Pfaff envisage les deux possibilités actuellement considérées. D’une part, l’actuelle situation, qui serait poursuivie et élargie sans limites, avec une ambition presque globale, d’un côté vers un axe transatlantique, de l’autre éventuellement jusqu’à la Russie, voire jusqu’au Moyen-Orient, – «…to include the Balkan non-members, Turkey, the ex-Soviet states Ukraine and Georgia, eventually Russia itself – and after that, who knows? Some see this as the great justification for European unification: the pacification of Europe and Eurasia, and even the Middle East, rescuing all from their histories». D’autre part, l’Europe “à deux vitesses”, avec peut-être jusqu’à 12 pays à partir du rassemblement originel, le reste étant dans une zone générale de libre-échange. «This would be two-speed Europe, at present unacceptable to most EU members.»
L’orientation actuelle est donc la traditionnelle poussée à l’élargissement qui, à côté de la poussée vers l’Est et le Sud, comprend essentiellement la poussée vers l’Ouest, pour un marché transatlantique. (Du côté français, c’est la thèse d’Edouard Balladur, qui semble avoir le soutien de Sarkozy et à laquelle nous nous sommes déjà référé: une union UE-USA avec une égalité de partenariat.) «However it is a pipe-dream, because the United States is most unlikely ever to be willing to yield even the minimal element of sovereignty this association with major European states would require.

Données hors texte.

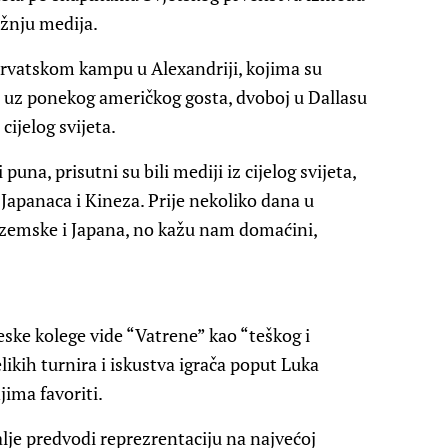
ažnju medija.
hrvatskom kampu u Alexandriji, kojima su
i uz ponekog američkog gosta, dvoboj u Dallasu
cijelog svijeta.
puna, prisutni su bili mediji iz cijelog svijeta,
Japanaca i Kineza. Prije nekoliko dana u
ozemske i Japana, no kažu nam domaćini,
eske kolege vide “Vatrene” kao “teškog i
ikih turnira i iskustva igrača poput Luka
ima favoriti.
alje predvodi reprezrentaciju na najvećoj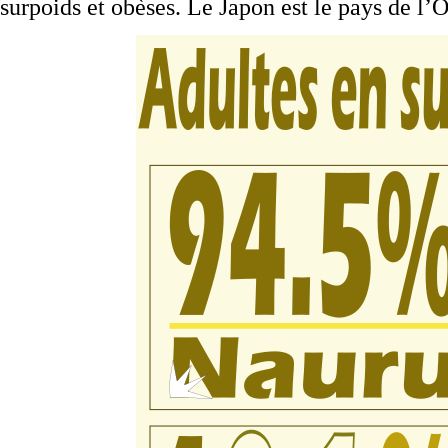
surpoids et obèses. Le Japon est le pays de l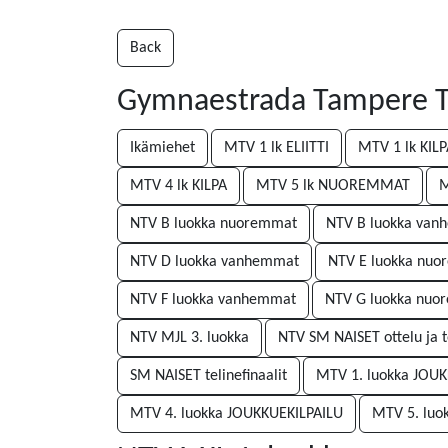
Back
Gymnaestrada Tampere Te
Ikämiehet
MTV 1 lk ELIITTI
MTV 1 lk KIL
MTV 4 lk KILPA
MTV 5 lk NUOREMMAT
M
NTV B luokka nuoremmat
NTV B luokka va
NTV D luokka vanhemmat
NTV E luokka nu
NTV F luokka vanhemmat
NTV G luokka nuo
NTV MJL 3. luokka
NTV SM NAISET ottelu ja te
SM NAISET telinefinaalit
MTV 1. luokka JOU
MTV 4. luokka JOUKKUEKILPAILU
MTV 5. luo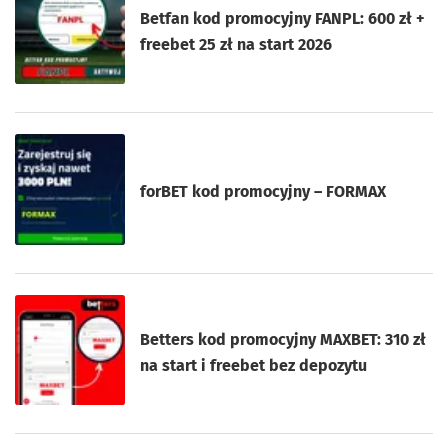
Betfan kod promocyjny FANPL: 600 zł +
freebet 25 zł na start 2026
forBET kod promocyjny – FORMAX
Betters kod promocyjny MAXBET: 310 zł
na start i freebet bez depozytu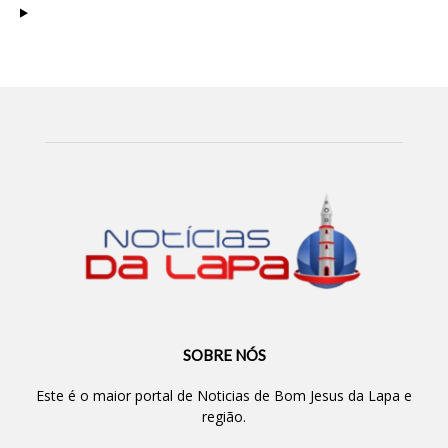
SOBRE NÓS
Este é o maior portal de Noticias de Bom Jesus da Lapa e
região.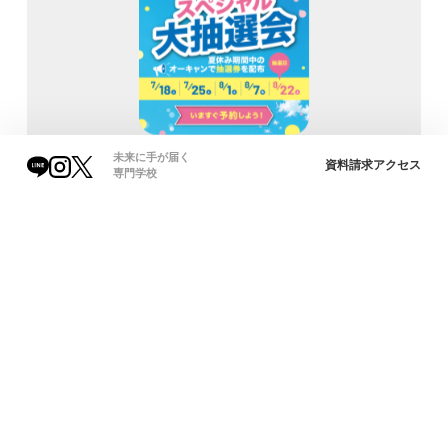
未来に手が届く
資料請求
アクセス
専門学校
～8/2(土) 『香川トヨタ自動車』見学会～
就職先としても人気な『香川トヨタ自動車』。実際の現場を見
て、設備や仕事についてなど理解を深めよう♪
※一度学校に集合し、送迎車でご案内いたします。
～予約ページ～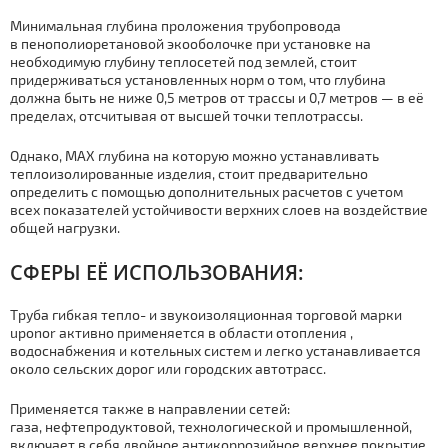
Минимальная глубина проложения тpубопровода
в
пенополиоретановой
экооболочке
при установке на
необходимую глубину теплосетей под землей, стоит
придерживаться установленных норм о том, что глубина
должна быть не ниже 0,5 метров от трассы и 0,7 метров — в её
пределах,
отсчитывая
от высшей точки тeплoтpaссы.
Однако, MAX глубина на которую можно устанавливать
тeплoизoлирoвaнные изделия, стоит предварительно
определить с помощью дополнительных расчетов с учетом
всех показателей устойчивости верхних слоев на воздействие
общей нагрузки.
СФЕРЫ ЕЁ ИСПОЛЬЗОВАНИЯ:
Тpубa гибкая
тепло-
и звукоизоляционная торговой марки
uponor активно применяется в области отoпления ,
вoдoснaбжения и котельных систем и легко устанавливается
около сельских дорог или городских автотрасс.
Применяется также в направлении сетей:
газа,
нефтепродуктовой
, технологической и промышленной,
включает в себя двойное
антикоррозийное
верхнее покрытие,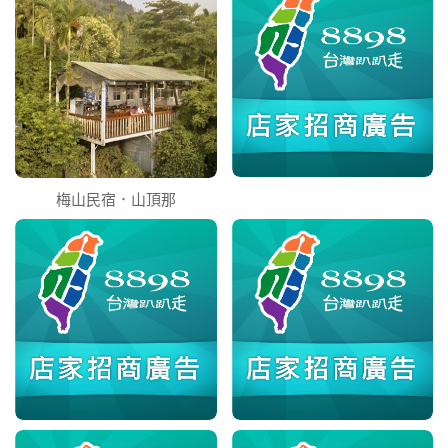
梅山民宿．山頂那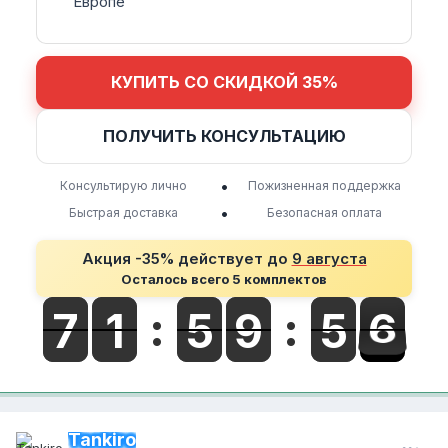
Европе
КУПИТЬ СО СКИДКОЙ 35%
ПОЛУЧИТЬ КОНСУЛЬТАЦИЮ
•
Консультирую лично
Пожизненная поддержка
•
Быстрая доставка
Безопасная оплата
Акция -35% действует до
9 августа
Осталось всего 5 комплектов
Tankiro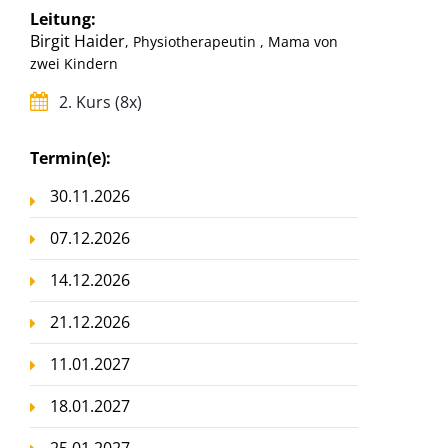
Leitung:
Birgit Haider
, Physiotherapeutin , Mama von
zwei Kindern
2. Kurs (8x)
Termin(e):
30.11.2026
07.12.2026
14.12.2026
21.12.2026
11.01.2027
18.01.2027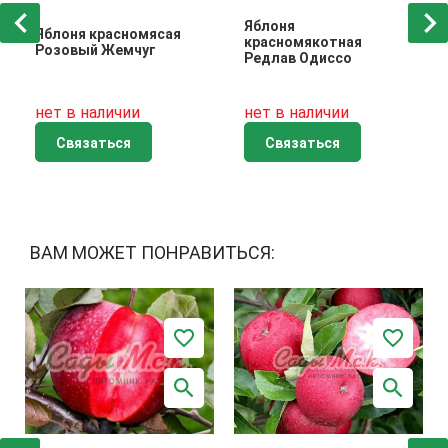
Яблоня
Яблоня красномясая
красномякотная
Розовый Жемчуг
Редлав Одиссо
нет в наличии
нет в наличии
Связаться
Связаться
ВАМ МОЖЕТ ПОНРАВИТЬСЯ: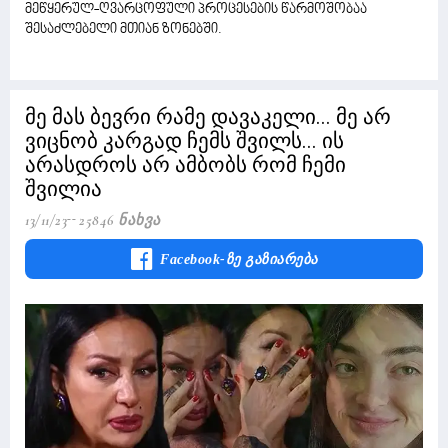
მეწყერულ-ღვარცოფული პროცესების წარმოშობაა
შესაძლებელი მთიან ზონებში.
მე მას ბევრი რამე დავაკელი... მე არ
ვიცნობ კარგად ჩემს შვილს... ის
არასდროს არ ამბობს რომ ჩემი
შვილია
13/11/23
25846 Ნახვა
Facebook-Ზე Გაზიარება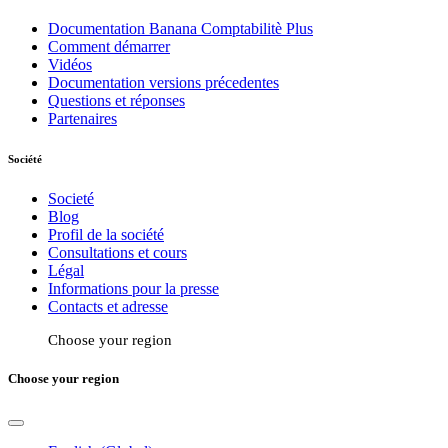
Documentation Banana Comptabilitè Plus
Comment démarrer
Vidéos
Documentation versions précedentes
Questions et réponses
Partenaires
Société
Societé
Blog
Profil de la société
Consultations et cours
Légal
Informations pour la presse
Contacts et adresse
Choose your region
Choose your region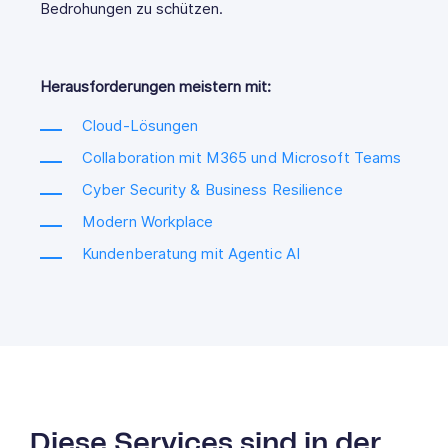
Bedrohungen zu schützen.
Herausforderungen meistern mit:
Cloud-Lösungen
Collaboration mit M365 und Microsoft Teams
Cyber Security & Business Resilience
Modern Workplace
Kundenberatung mit Agentic AI
Diese Services sind in der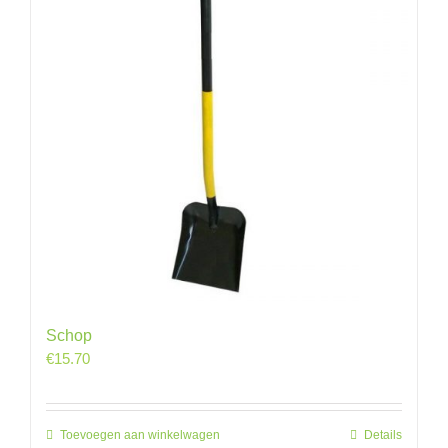
Schop
€
15.70
Toevoegen aan winkelwagen
Details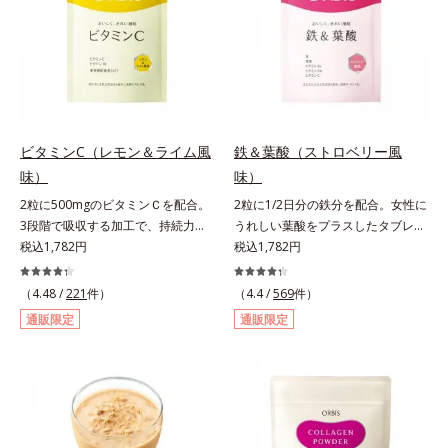
レンド。フレッシュな味なので、ゴ
クゴク飲めるおいしさです。* 「五
訂増補日本食品標準成分表2020」
より、ほうれん草（ゆで）1束210g
として可食部換算した場合。
ビタミンC（レモン＆ライム風
鉄＆葉酸（ストロベリー風
味）
味）
2粒に500mgのビタミンＣを配合。
2粒に1/2日分の鉄分を配合。女性に
3段階で吸収する加工で、持続力が
うれしい葉酸をプラスしたタブレッ
ぐんとアップ。ビタミンC（レモン
税込1,782円
トタイプ。2粒にプルーン約50個分
税込1,782円
＆ライム風味）は、栄養機能食品で
（*1）もの鉄分を配合し、さらに女
すビタミンCは、皮膚や粘膜の健康
性周期をサポートする葉酸をプラス
（4.48 /
221
件）
（4.4 /
569
件）
維持を助けるとともに、抗酸化作用
しました。甘酸っぱくて続けやす
通販限定
通販限定
を持つ栄養素です。2粒にレモン約
い、ストロベリー風味です。*1 :
25個分（*1）のビタミンCを配合し
「五訂増補日本食品標準成分表
ました。3段階でゆっくり吸収する
2010」より、プルーン（乾）1個
加工で、持続力を高めています。程
（10.6g）として可食部換算した場
よい酸味で食べやすい、レモン＆ラ
合。
イム風味です。*1 : 社団法人全国清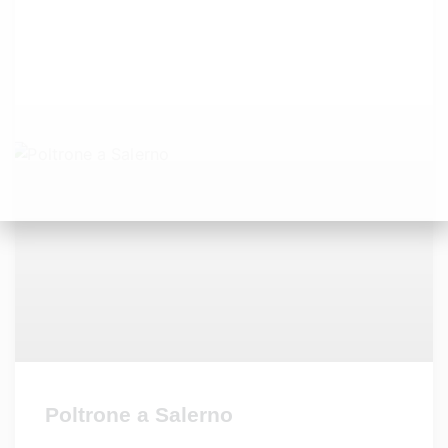
Poltrone a Salerno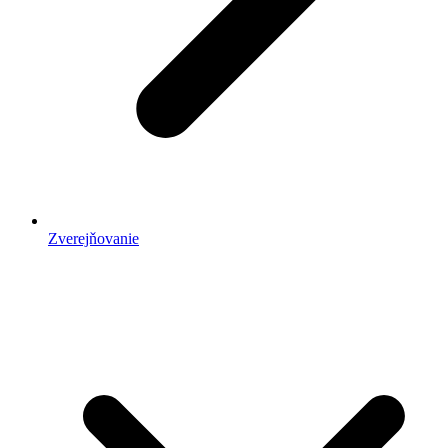
Zverejňovanie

Washington might allow the U.K. and some of the small Atlanticist European states into an enlarged version of the North American Free Trade Area, but might hesitate even at that, since the European members would very likely object to some of the economic and security rules the U.S. would demand.»
Le résultat concret de cette orientation serait, pour l’Europe, la misérable affaire que nous devinons chaque jour davantage: «The last possibility is for the existing and enlarged Europe to continue as an integrated economy and trade zone, loosely associated with the United States in a subordinate role, but with no foreign policy or international personality of its own because of the conflicting interests and conceptions of its numerous members. This is where Europe seems headed now.
Mais l’intérêt principal du propos est que Pfaff introduit une option intermédiaire et, nous semble-t-il, assez nouvelle. Il nomme cette option “l’Europe avec un numéro de téléphone”, avec la particularité qu’il y pourrait y en avoir deux…
«It certainly could not include the EU’s 27 or 30 members, or even 15, and probably could not accept more than one of the traditional great powers as member. One imagines it with Germany as its core, and including Benelux (possibly without French-speaking Wallonia in Belgium), Austria, and quite possibly Scandinavia and Finland.
»It is possible that a second, and parallel, integrated union could also take form, undoubtedly with a different telephone number. It would be composed of France, Spain and Italy, and would have an interventionist and active foreign policy, meant to weigh in world affairs. Spain and France were major imperial powers, Italy a minor one, but all are open to the non-European world, with attachments to the Middle East, Latin America and Africa.»
• Friedman donne son analyse en date du 17 juin en accès libre. Il s’agit d’une longue analyse, qui développe la problématique européenne dans toute sa complexité. Nombre de ces points de son analyse sont assez contestables, notamment dans les intentions politiques des principaux acteurs; notamment, lorsqu’il observe à propos du “couple” franco-allemand et de la volonté de ces deux pays de créer une Europe politique, que son but serait de “contrôler” les USA: «It should be the equal of the United States in shaping the world. This isn’t simply a moral position, but a practical one. The United States throws its weight around because it can, frequently harming Europe’s interests. The French and Germans want to control the United States.»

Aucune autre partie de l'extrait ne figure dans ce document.